“You made me feel very comfortable from the get go. I like how you took the time to explain things and read our body language to know when to slow down or re-explain, or just stop and change directions.” — Eileen K. More Client Comments
Comparing divorce mediation to other ways to get divorced.
Mediation is a process that is being recognized and embraced in many areas, but none more significantly than the difficult process of getting divorced. In many ways, the mediation process is tailor-made for helping couples work through the challenges involved in separating their lives.
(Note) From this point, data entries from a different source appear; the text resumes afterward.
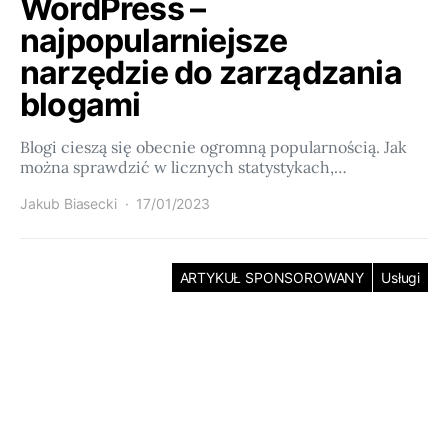
WordPress –
najpopularniejsze
narzędzie do zarządzania
blogami
Blogi cieszą się obecnie ogromną popularnością. Jak
można sprawdzić w licznych statystykach,…
Jakub Biasecki
17/01/2023
ARTYKUŁ SPONSOROWANY
Usługi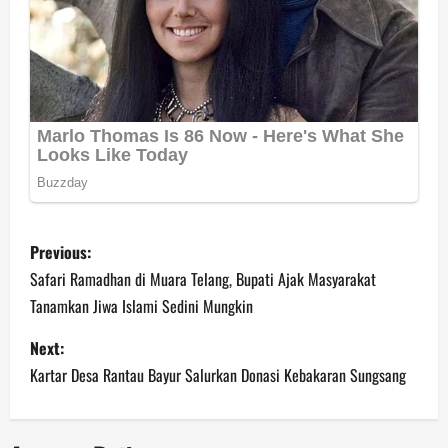
P
Previous:
o
Safari Ramadhan di Muara Telang, Bupati Ajak Masyarakat
Tanamkan Jiwa Islami Sedini Mungkin
s
Next:
t
Kartar Desa Rantau Bayur Salurkan Donasi Kebakaran Sungsang
n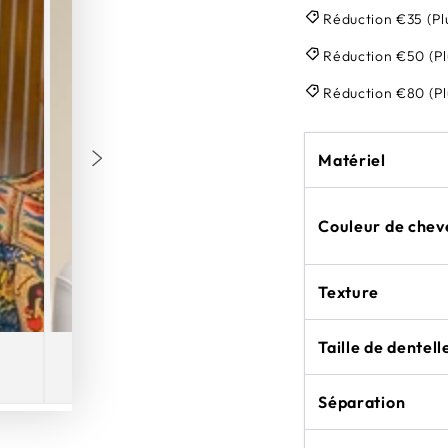
Réduction €35 (Pl
Réduction €50 (P
Réduction €80 (P
Matériel
Couleur de chev
Texture
Taille de dentell
Séparation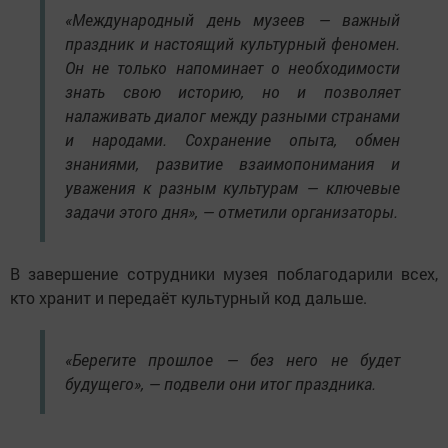
«Международный день музеев — важный
праздник и настоящий культурный феномен.
Он не только напоминает о необходимости
знать свою историю, но и позволяет
налаживать диалог между разными странами
и народами. Сохранение опыта, обмен
знаниями, развитие взаимопонимания и
уважения к разным культурам — ключевые
задачи этого дня», — отметили организаторы.
В завершение сотрудники музея поблагодарили всех,
кто хранит и передаёт культурный код дальше.
«Берегите прошлое — без него не будет
будущего», — подвели они итог праздника.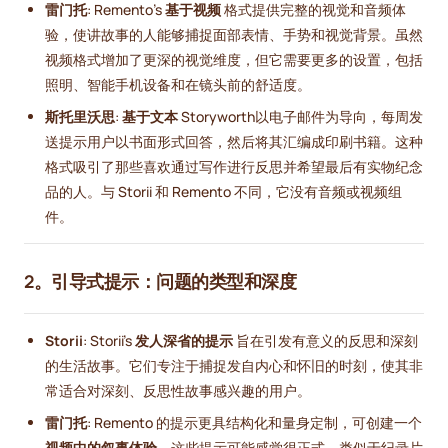
雷门托
: Remento's
基于视频
格式提供完整的视觉和音频体
验，使讲故事的人能够捕捉面部表情、手势和视觉背景。虽然
视频格式增加了更深的视觉维度，但它需要更多的设置，包括
照明、智能手机设备和在镜头前的舒适度。
斯托里沃思
:
基于文本
Storyworth以电子邮件为导向，每周发
送提示用户以书面形式回答，然后将其汇编成印刷书籍。这种
格式吸引了那些喜欢通过写作进行反思并希望最后有实物纪念
品的人。与 Storii 和 Remento 不同，它没有音频或视频组
件。
2。引导式提示：问题的类型和深度
Storii
: Storii's
发人深省的提示
旨在引发有意义的反思和深刻
的生活故事。它们专注于捕捉发自内心和怀旧的时刻，使其非
常适合对深刻、反思性故事感兴趣的用户。
雷门托
: Remento 的提示更具结构化和量身定制，可创建一个
视频中的叙事体验
。这些提示可能感觉很正式，类似于纪录片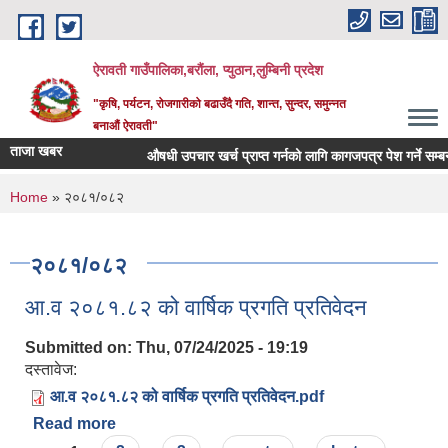
Skip to main content
ऐरावती गाउँपालिका,बरौंला, प्युठान,लुम्बिनी प्रदेश
"कृषि, पर्यटन, रोजगारीको बढाउँदै गति, शान्त, सुन्दर, समुन्नत
बनाऔं ऐरावती"
ताजा खबर
औषधी उपचार खर्च प्राप्त गर्नको लागि कागजपत्र पेश गर्ने सम्बन्धम
You are here
Home
» २०८१/०८२
२०८१/०८२
आ.व २०८१.८२ को वार्षिक प्रगति प्रतिवेदन
Submitted on:
Thu, 07/24/2025 - 19:19
दस्तावेज:
आ.व २०८१.८२ को वार्षिक प्रगति प्रतिवेदन.pdf
Read more
about आ.व २०८१.८२ को वार्षिक प्रगति प्रतिवेदन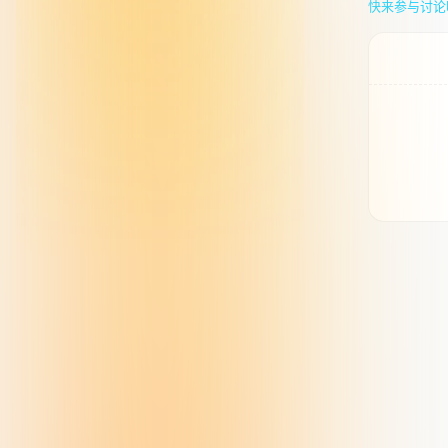
快来参与讨论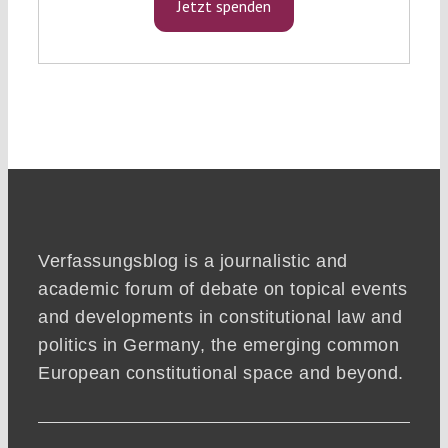
Jetzt spenden
Verfassungsblog is a journalistic and
academic forum of debate on topical events
and developments in constitutional law and
politics in Germany, the emerging common
European constitutional space and beyond.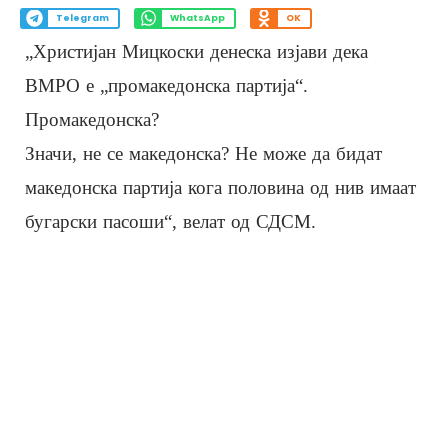
Telegram
WhatsApp
OK
„Христијан Мицкоски денеска изјави дека
ВМРО е „промакедонска партија“.
Промакедонска?
Значи, не се македонска? Не може да бидат
македонска партија кога половина од нив имаат
бугарски пасоши“, велат од СДСМ.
Rather than leaving your fate to a total stranger (judge) that has very little time to spend on your case, you can choose to be actively involved in deciding how to address almost every aspect of your divorce. Rather than preparing for and focusing on an adversarial legal battle that destroys relationships (with your former partner and potentially with your children) and drains both your bank account and your mental health, you can engage in a constructive process where you have the opportunity to present your needs and priorities and have them addressed. And rather than having the court tell you when you can see your children, you can arrange a schedule that is not only based on the realities of your life, but that can also allow for some flexibility based on the positive co-parenting relationship that is much more likely in a mediated divorce.
The main benefits of divorce mediation include:
- Money — a mediated divorce typically costs much less than a litigated divorce (in many cases 75% less) – so you can save your hard-earned money for new housing needs, your children’s college fund or a much needed post-divorce vacation. Additionally, with mediation you pay as you go rather than paying a large retainer before you even get started.
- Time — a mediated divorce often takes less than 6 months and allows you to move on with your life much sooner. On the other hand, a highly litigated divorce can drag on for several years all the while depleting your time, your energy and your money.
- Lower Stress Levels — divorce is hard enough without it becoming a battle and mediation helps couples minimize stressful, adversarial struggles. In addition, people generally experience less stress when they are actually involved in the process and have the ability to make their own decisions, rather than having life-altering decisions dictated to them.
- Effective Parenting — if you have children, it is important to be able to behave civilly around each other and minimize the disturbance your children will experience. You may be ending your marriage, but you’re both going to be parents for the rest of your life. Mediation allows you the opportunity to discuss how best to arrange your ongoing co-parenting relationship.
- Control — in mediation the parties retain control over the outcome rather than handing it over to a total stranger (judge) to make life-altering decisions for them. You can prioritize your individual needs and wants so that you make sure they get addressed. You may not get everything you want, but at least you can emphasize what you need and what is most important to you.
- Privacy — mediation allows you to keep your issues private rather than having them aired in court or memorialized forever in public court paperwork. No one wants their ‘dirty laundry’ out there for all to see (even if your current inclination is to air your partner’s ‘dirty laundry’, you would probably like to keep yours private). Mediation is confidential and allows the parties to discuss sensitive issues in the privacy of the mediator’s office.